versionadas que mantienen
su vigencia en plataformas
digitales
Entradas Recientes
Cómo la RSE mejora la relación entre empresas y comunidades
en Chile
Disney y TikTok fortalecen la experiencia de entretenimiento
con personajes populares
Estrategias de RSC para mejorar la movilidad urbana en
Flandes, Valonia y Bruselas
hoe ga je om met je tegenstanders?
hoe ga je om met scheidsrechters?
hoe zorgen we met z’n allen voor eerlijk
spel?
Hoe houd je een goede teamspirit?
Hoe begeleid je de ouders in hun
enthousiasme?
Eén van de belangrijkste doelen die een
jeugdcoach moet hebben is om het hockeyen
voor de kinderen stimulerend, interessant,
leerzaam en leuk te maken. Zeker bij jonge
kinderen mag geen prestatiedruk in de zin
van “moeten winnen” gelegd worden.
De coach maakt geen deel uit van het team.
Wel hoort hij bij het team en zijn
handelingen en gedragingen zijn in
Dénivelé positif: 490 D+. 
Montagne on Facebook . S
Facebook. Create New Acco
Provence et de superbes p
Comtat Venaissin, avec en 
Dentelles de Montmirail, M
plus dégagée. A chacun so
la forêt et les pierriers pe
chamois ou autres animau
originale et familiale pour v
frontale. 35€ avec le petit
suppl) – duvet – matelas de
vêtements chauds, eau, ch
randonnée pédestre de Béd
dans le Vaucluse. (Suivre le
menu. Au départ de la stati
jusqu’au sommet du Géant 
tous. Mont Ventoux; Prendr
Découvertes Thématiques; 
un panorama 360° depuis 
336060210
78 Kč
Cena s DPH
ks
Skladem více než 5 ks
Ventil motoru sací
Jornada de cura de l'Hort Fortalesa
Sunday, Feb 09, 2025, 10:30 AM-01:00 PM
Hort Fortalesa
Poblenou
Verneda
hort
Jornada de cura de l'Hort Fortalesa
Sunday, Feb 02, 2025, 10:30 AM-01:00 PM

┄┄┄┄┄┄┄┄┄┄┄┄┄┄┄┄┄┄┄┄

| PROMPT |
The task here is to output the line with "jeugdcoach moet hebben is om het hockeyen" and all lines after it to the end of the records above, exactly and only those.

| ANSWER TO THIS TASK |
jeugdcoach moet hebben is om het hockeyen
voor de kinderen stimulerend, interessant,
leerzaam en leuk te maken. Zeker bij jonge
kinderen mag geen prestatiedruk in de zin
van “moeten winnen” gelegd worden.
De coach maakt geen deel uit van het team.
Wel hoort hij bij het team en zijn
handelingen en gedragingen zijn in
Dénivelé positif: 490 D+. 
Montagne on Facebook . S
Facebook. Create New Acco
Provence et de superbes p
Comtat Venaissin, avec en 
Dentelles de Montmirail, M
plus dégagée. A chacun so
la forêt et les pierriers pe
chamois ou autres animau
originale et familiale pour v
frontale. 35€ avec le petit
suppl) – duvet – matelas de
vêtements chauds, eau, ch
randonnée pédestre de Béd
dans le Vaucluse. (Suivre le
menu. Au départ de la stati
jusqu’au sommet du Géant 
tous. Mont Ventoux; Prendr
Découvertes Thématiques; 
un panorama 360° depuis 
336060210
78 Kč
Cena s DPH
ks
Skladem více než 5 ks
Ventil motoru sací
Jornada de cura de l'Hort Fortalesa
Sunday, Feb 09, 2025, 10:30 AM-01:00 PM
Hort Fortalesa
Poblenou
Verneda
hort
Jornada de cura de l'Hort Fortalesa
Sunday, Feb 02, 2025, 10:30 AM-01:00 PM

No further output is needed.